Д. Трояновский. Насколько я знаю, одним из ваших первых проектов как телевизионного продюсера был фильм о вашем учителе Феликсе Соболеве.
А. Роднянский. Соболев был совершенно удивительной личностью. Он был меньше всего похож на классического преподавателя — не расположен к мягкому, вдумчивому, толерантному отношению к ученикам. Это был очень яркий действующий режиссер, безоговорочный лидер студии «Киевнаучфильм». Ненавидимый, как это часто бывает, периферийной частью коллег, которые считали, что он несправедливо стяжал все привилегии и заслонил остальных своей известностью. Соболев жил сложной жизнью. Одиночка. Его друзьями были только члены его группы и немногие ученики, которые могли стать таковыми только в том случае, если относились к профессии режиссера так же, как он сам. Дискомфортно живущий, предельно взыскательный, страдающий из-за несоответствия реальности придуманному им образу идеального художника, он был абсолютно нетерпим как преподаватель: мог ругаться, даже обзывать учеников. Актер по первому образованию, владеющий механизмом мгновенного самозавода, до пены на губах он мог ругать чуть ли не матом пятерых несчастных студентов, которые в результате длительных отборов попадали в его мастерскую.
Но те, кто выдержал первые два-три года, становились частью того круга, от которого всем остальным очень хотелось услышать одобрение или, по крайней мере, не услышать чего-либо отрицательного. Теперь уже они, «соболевские ученики», определяли, сделано ли на студии что-то стоящее или нет.
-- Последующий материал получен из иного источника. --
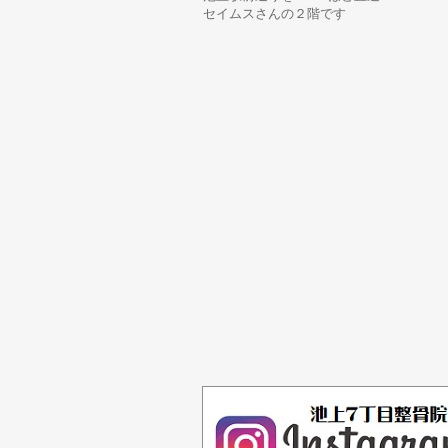
セイムスさんの２階です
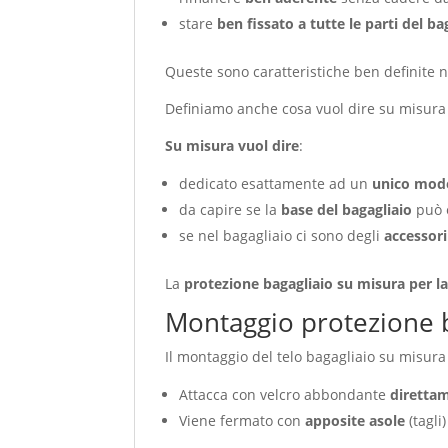
stare
ben fissato a tutte le parti del ba
Queste sono caratteristiche ben definite n
Definiamo anche cosa vuol dire su misura
Su misura vuol dire
:
dedicato esattamente ad un
unico mode
da capire se la
base del bagagliaio
può 
se nel bagagliaio ci sono degli
accessori
La
protezione bagagliaio su misura per 
Montaggio protezione 
Il montaggio del telo bagagliaio su misur
Attacca con velcro abbondante
diretta
Viene fermato con
apposite asole
(tagli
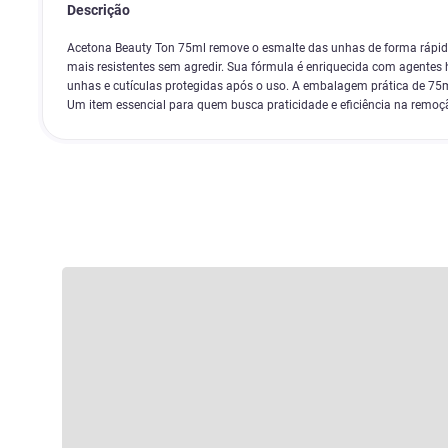
Descrição
Acetona Beauty Ton 75ml remove o esmalte das unhas de forma rápida 
mais resistentes sem agredir. Sua fórmula é enriquecida com agentes
unhas e cutículas protegidas após o uso. A embalagem prática de 75ml 
Um item essencial para quem busca praticidade e eficiência na remoç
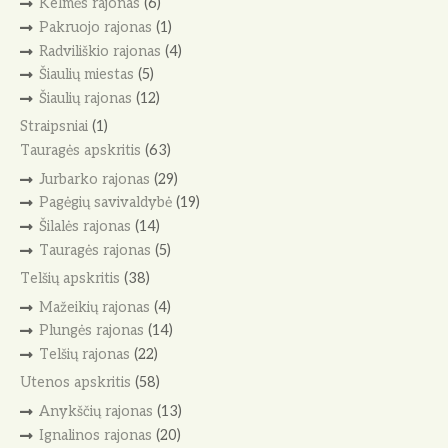
Kelmės rajonas
(6)
Pakruojo rajonas
(1)
Radviliškio rajonas
(4)
Šiaulių miestas
(5)
Šiaulių rajonas
(12)
Straipsniai
(1)
Tauragės apskritis
(63)
Jurbarko rajonas
(29)
Pagėgių savivaldybė
(19)
Šilalės rajonas
(14)
Tauragės rajonas
(5)
Telšių apskritis
(38)
Mažeikių rajonas
(4)
Plungės rajonas
(14)
Telšių rajonas
(22)
Utenos apskritis
(58)
Anykščių rajonas
(13)
Ignalinos rajonas
(20)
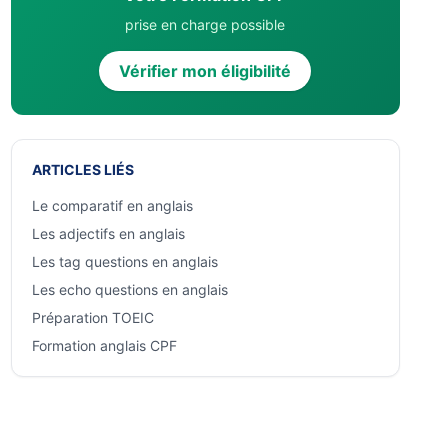
prise en charge possible
Vérifier mon éligibilité
ARTICLES LIÉS
Le comparatif en anglais
Les adjectifs en anglais
Les tag questions en anglais
Les echo questions en anglais
Préparation TOEIC
Formation anglais CPF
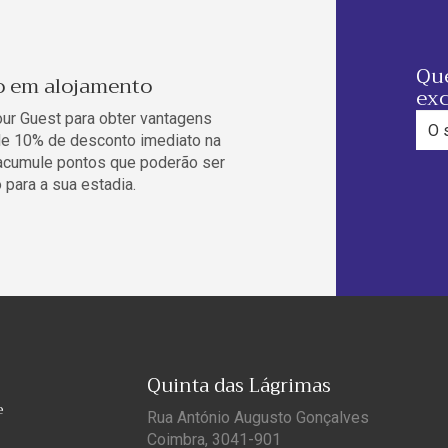
Que
o em alojamento
exc
our Guest para obter vantagens
 de 10% de desconto imediato na
 acumule pontos que poderão ser
 para a sua estadia.
Quinta das Lágrimas
e
Rua António Augusto Gonçalves
Coimbra, 3041-901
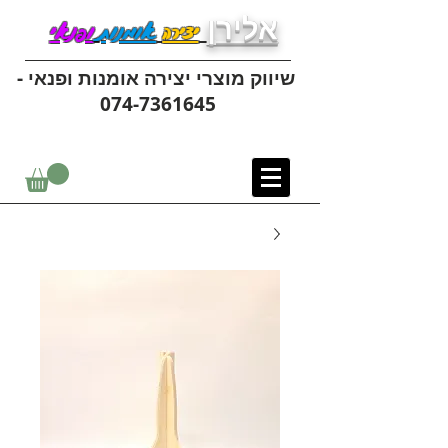
אלירן
יצירה
אומנות
ופנאי
שיווק מוצרי יצירה אומנות ופנאי -
074-7361645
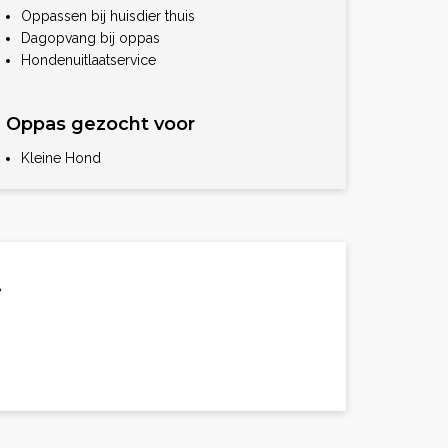
Oppassen bij huisdier thuis
Dagopvang bij oppas
Hondenuitlaatservice
Oppas gezocht voor
Kleine Hond
.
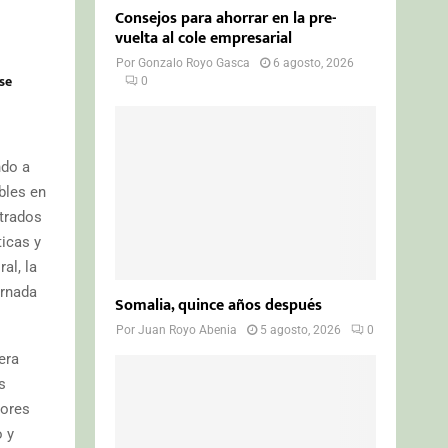
Consejos para ahorrar en la pre-
vuelta al cole empresarial
Por
Gonzalo Royo Gasca
6 agosto, 2026
 se
0
ndo a
bles en
strados
ticas y
al, la
ornada
Somalia, quince años después
Por
Juan Royo Abenia
5 agosto, 2026
0
era
s
dores
o y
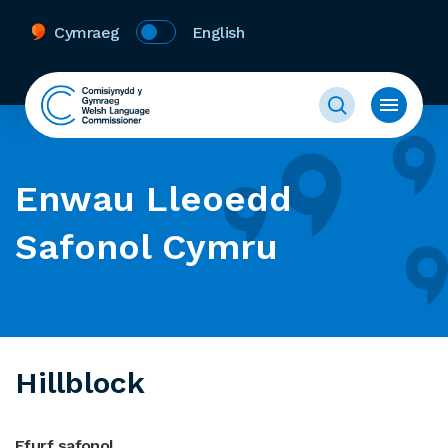
Cymraeg
English
Enwau Lleoedd
Safonol Cymru
Hillblock
Ffurf safonol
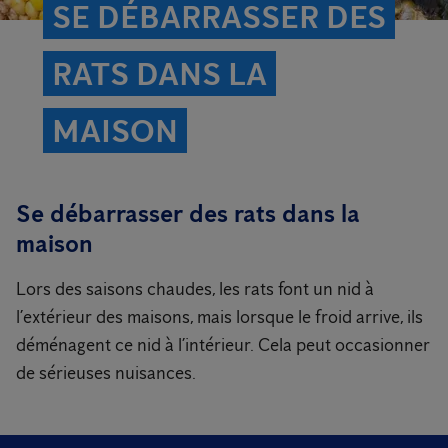
SE DÉBARRASSER DES
RATS DANS LA
MAISON
Se débarrasser des rats dans la
maison
Lors des saisons chaudes, les rats font un nid à
l’extérieur des maisons, mais lorsque le froid arrive, ils
déménagent ce nid à l’intérieur. Cela peut occasionner
de sérieuses nuisances.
Тем, кто испытал на себе созданную Соболевым систему критериев и выдержал ее, все остальное было легко. Я, по крайней мере, уже ничего не боялся, после того как двадцать-тридцать раз переписывал сценарий «трехминутки», почти столько же — переснимал примитивнейшие по своей задаче репортажи, которые на других курсах принимали с ходу. А мы на полном серьезе экранизировали чуть ли не телефонную книгу, или нас заставляли делать пять одинаковых репортажей про парикмахера, и сразу становилось ясно — кто есть кто как режиссер. Главное, чтобы все были в равных условиях. Нас заставляли писать сценарии, построенные исключительно на шумах, на цветовых сочетаниях, на деталях костюма.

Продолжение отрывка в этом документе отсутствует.